14.4. Document Embedding#

In the previous section, we represented variable length texts as fixed length numeric vectors; the approach we have used so far is the traditional approach of Bag of Words (BoW), which tokenizes a text into words (tokens). BoW ignores the order of the tokens, though it may pay attention to the frequency. This approach is high dimension, and very sparse; this may result in overfitting and high time complexity.

A more modern text vectorization approach is word embedding (also called simply embedding), relying on neural representations. This approach takes distributional semantics into account; that is, a word’s meaning is inferred from the words that frequently appear close-by. Hence, we can construct a word’s context by using the set of words that appear nearby within a fixed-sized window.

Semantically similar texts, then, would appear closer to each other in the vector space. We could also possibly capture semantic relationships by operations in the vector space; for example, similarity between texts could be measured by vector dot product. We could also perform algebraic operations; for example,

\(\text{vector(``King'')} - \text{vector(``Man'')} + \text{vector(``Woman'')} \sim \text{vector(``Queen'')}\).

Modern-day representations are typically learned from vast body of texts, often with deep neural networks, and they typically result in pre-trained models.

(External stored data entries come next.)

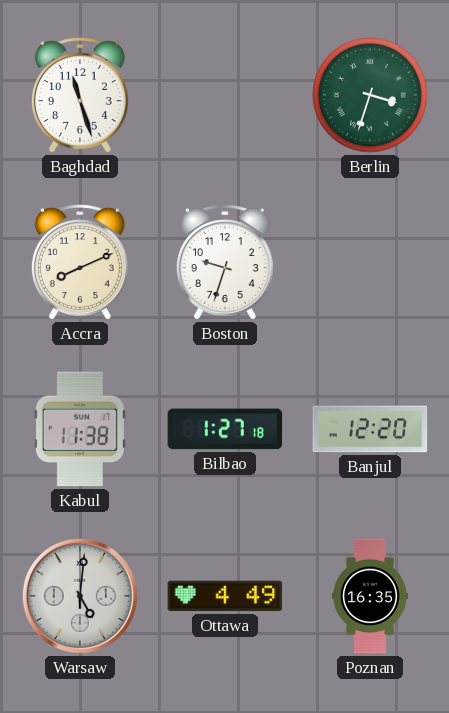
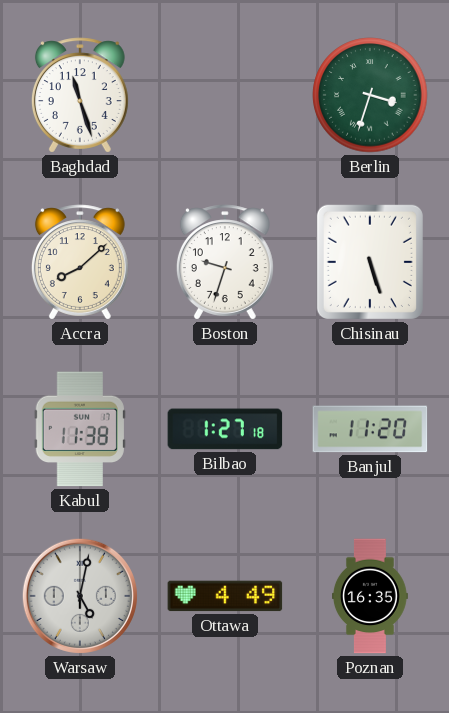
Accra: 8:11 -> 8:08
Chisinau: none -> 5:27
Banjul: 12:20 -> 11:20
Warsaw: 5:01 -> 5:02
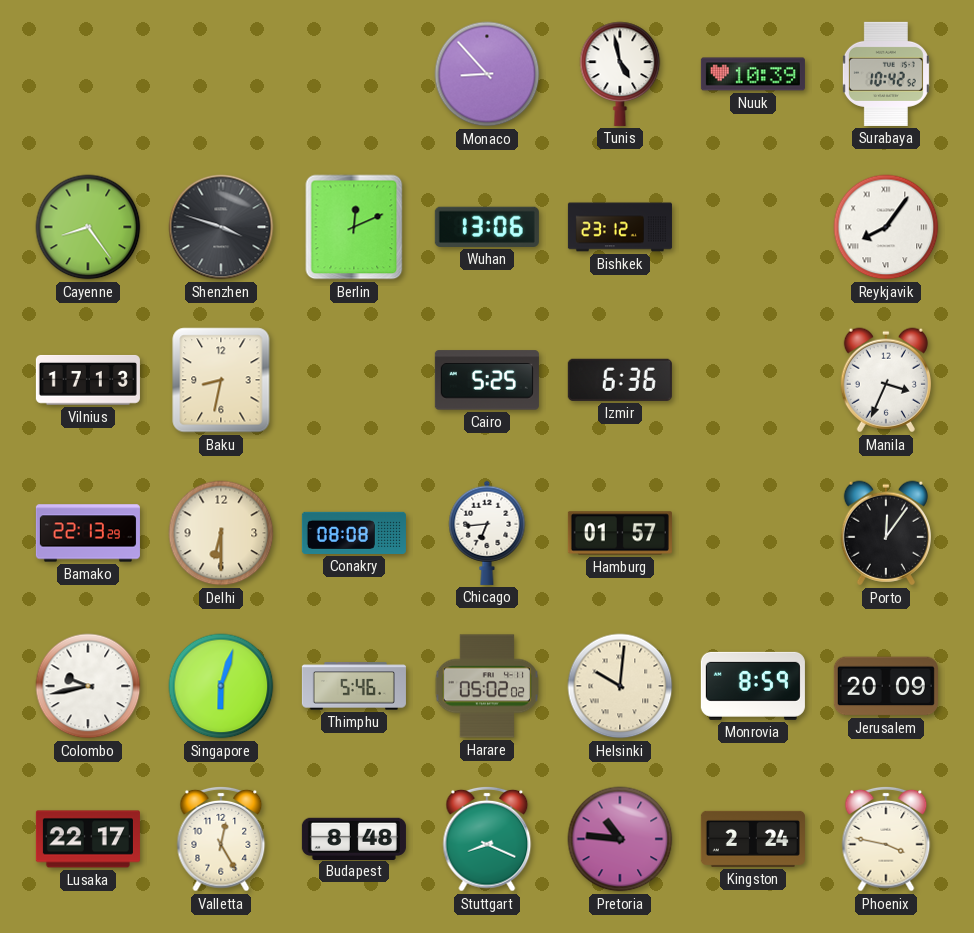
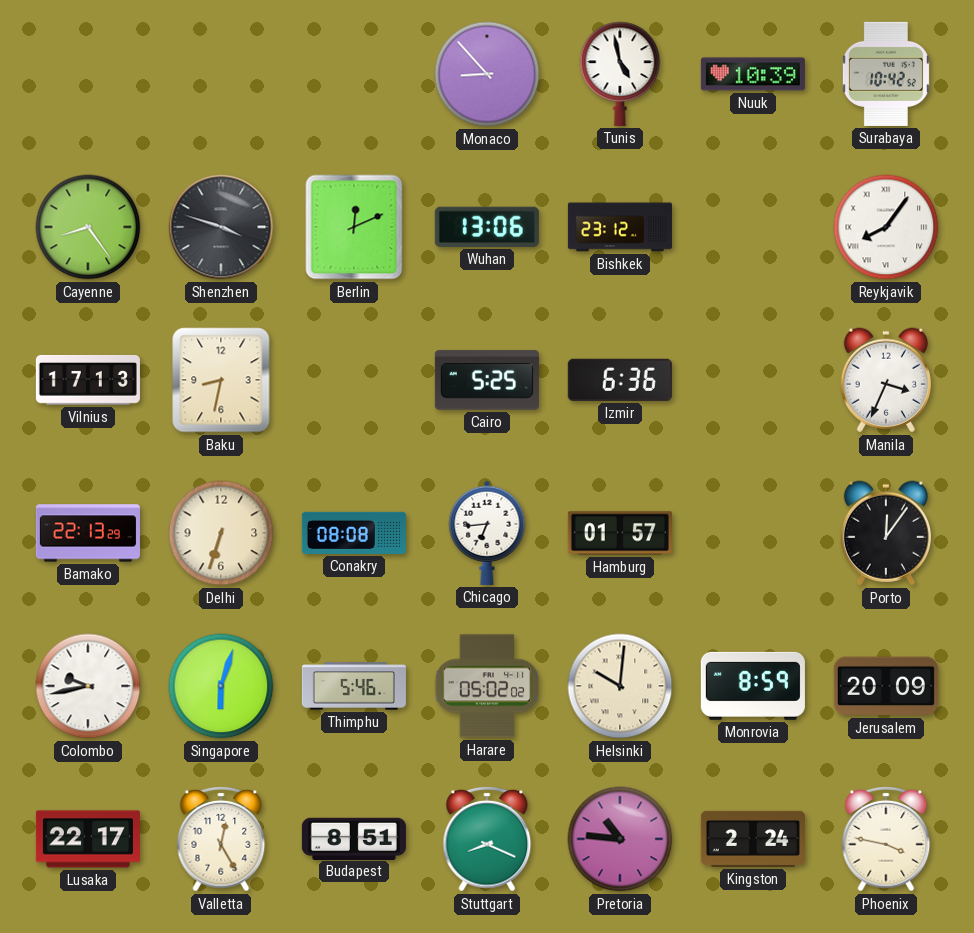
Delhi: 6:30 -> 6:33
Budapest: 8:48 -> 8:51
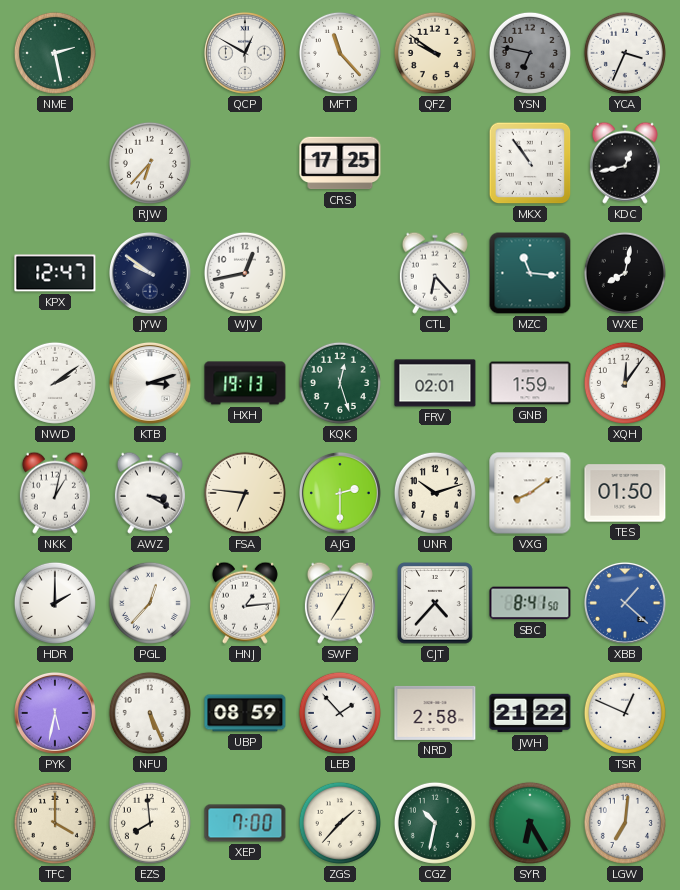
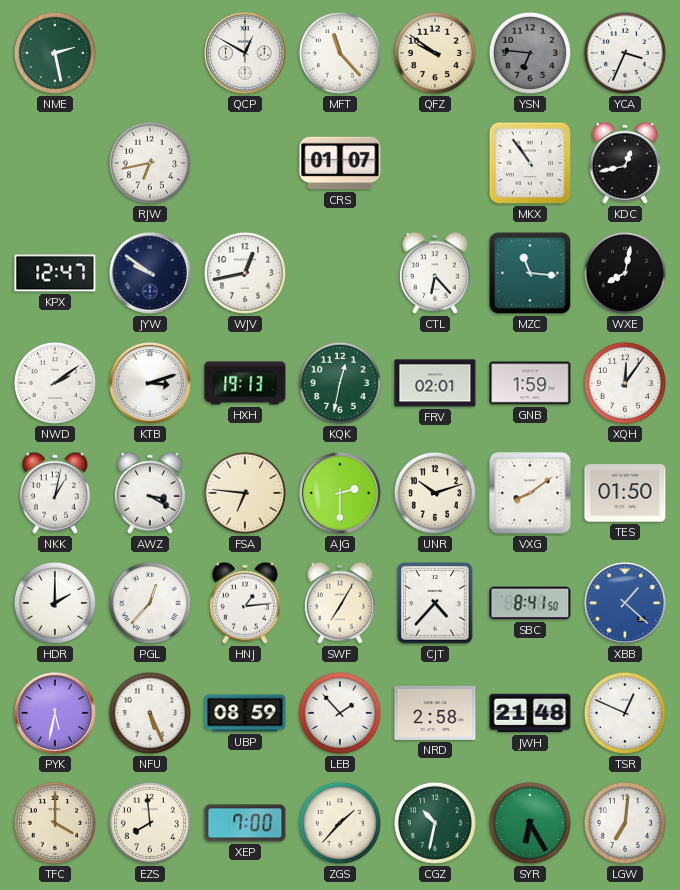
YSN: 6:47 -> 6:46
RJW: 6:37 -> 6:43
CRS: 17:25 -> 01:07
KQK: 12:27 -> 12:32
JWH: 21:22 -> 21:48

To get embeddings, we use the tensorflow library, installed and imported as follows:

## uncomment the next two lines of code to install tensorflow
# ! pip install tensorflow
# ! pip install tensorflow_hub

import tensorflow as tf
import tensorflow_hub as hub

Warning

The tensorflow package can be finicky, especially on certain distributions of Python and on computers that are not very powerful. However, it is a versatile and useful package for document embedding, which is an important part of natural language processing. If you encounter trouble with tensorflow, try using a kernel on a different version of Python (such as Python 3.9) and/or a reduced version of the dataset. If necessary, the code from this section can be skipped, and later sections will not depend on code from this one.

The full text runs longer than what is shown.